Training neural networks without back-propagation

Finding neural network architectures and training networks pose big challenges in machine learning. We unravel novel architectures and propose new algorithms for training our neural networks. Particularly, our training algorithms do not rely upon gradient-based iterative optimization. We focus on solving time-dependent differential equations, both linear and nonlinear, using our neural networks.

Focus Group: Scientific Machine Learning

Prof. Wil Schilders (Eindhoven University of Technology), Alumnus Hans Fischer Senior Fellow (funded by the Siemens AG) | Chinmay Datar (TUM), Doctoral Candidate | Host: Prof. Hans-Joachim Bungartz (TUM)

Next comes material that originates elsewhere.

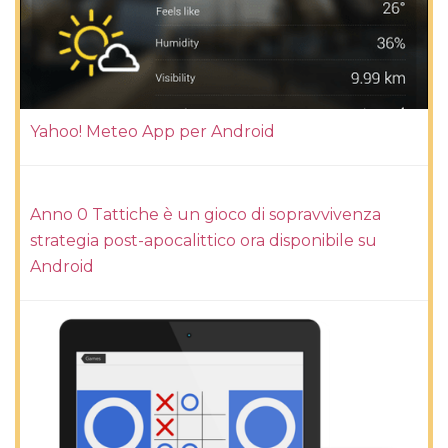
Yahoo! Meteo App per Android
Anno 0 Tattiche è un gioco di sopravvivenza
strategia post-apocalittico ora disponibile su
Android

Motivation and focus of the work:

Differential equations model diverse phenomena, from quantum systems to celestial motion, making the approximation of partial differential equations (PDEs) central to computational science. Traditional mesh-based methods such as finite differences, volumes, and elements are well established but face challenges with complex domains and high-dimensional problems. Artificial neural networks offer a promising, mesh-free alternative with high expressivity, the ability to handle high dimensions, and advanced tools for automatic differentiation. Yet significant challenges remain:

1) Finding appropriate neural network architecture: This typically involves extensive experimentation with a lot of trial and error and dealing with a high-dimensional hyper-parameter space, which can often entail significant computational costs.

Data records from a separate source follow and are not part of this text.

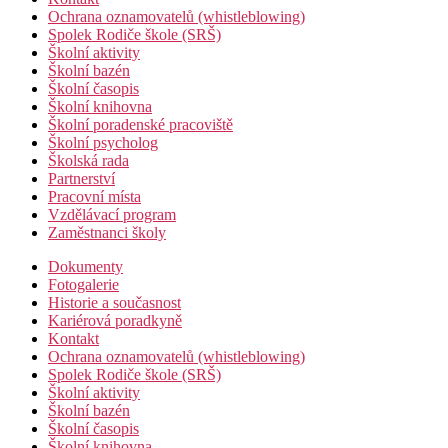
Ochrana oznamovatelů (whistleblowing)
Spolek Rodiče škole (SRŠ)
Školní aktivity
Školní bazén
Školní časopis
Školní knihovna
Školní poradenské pracoviště
Školní psycholog
Školská rada
Partnerství
Pracovní místa
Vzdělávací program
Zaměstnanci školy
Dokumenty
Fotogalerie
Historie a současnost
Kariérová poradkyně
Kontakt
Ochrana oznamovatelů (whistleblowing)
Spolek Rodiče škole (SRŠ)
Školní aktivity
Školní bazén
Školní časopis
Školní knihovna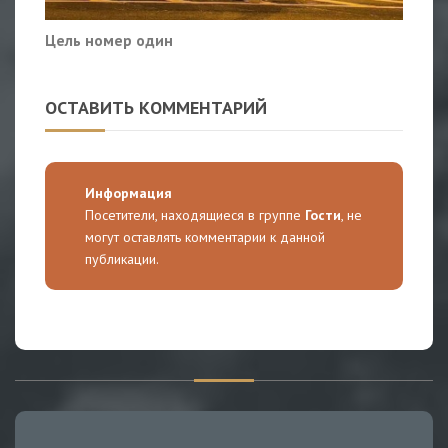
Цель номер один
ОСТАВИТЬ КОММЕНТАРИЙ
Информация
Посетители, находящиеся в группе
Гости
, не
могут оставлять комментарии к данной
публикации.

2) Difficulties in training neural networks: The most pressing challenges in training neural networks are vanishing and exploding gradients, long training times, low accuracy, and inability to capture high-frequency temporal dynamics in the functions to be approximated.

The focus of our work has been on dealing with the two challenges outlined above.

Summary of the work carried out:

We categorize our work in three primary directions – (1) systematic construction of continuous-time neural networks, (2) sampling weights of deep neural networks, and (3) solving partial differential equations with sampled neural networks. Next, we summarize our contributions in each direction.

Figure 1

Systematic construction of continuous-time neural networks:

We developed a systematic method to design neural architectures for linear time-invariant (LTI) systems. [1] Using a variant of continuous-time neural networks, where neuron outputs evolve as solutions of first- or second-order ODEs, we introduced a gradient-free algorithm to compute sparse architectures and parameters directly from the LTI system. Our novel design features “horizontal hidden layers," in contrast to conventional "vertical” architectures, which may be less effective. We derived an upper bound for numerical errors and showcased the superior accuracy of our networks on various examples, including the 2-D diffusion equation (see Figs. 1 and 2).

Figure 2

Fig. 2, Left: DyNN architecture. Right: Diffusion equation: DyNN solution (top panel), numerical solution (middle panel), absolute error between the two solutions at five different time instants (bottom panel) (from Datar, C., Datar, A., Dietrich, F., & Schilders, W. 2024a).

Sampling weights of deep neural networks (supervised learning):

In this direction, we first developed an algorithm for constructing neural network parameters by sampling them from certain data-driven distributions so that iterative updates are no longer necessary to obtain a trained network. [2] We demonstrated that the sampled networks achieve accuracy comparable to iteratively trained ones but can be constructed orders of magnitude more rapidly.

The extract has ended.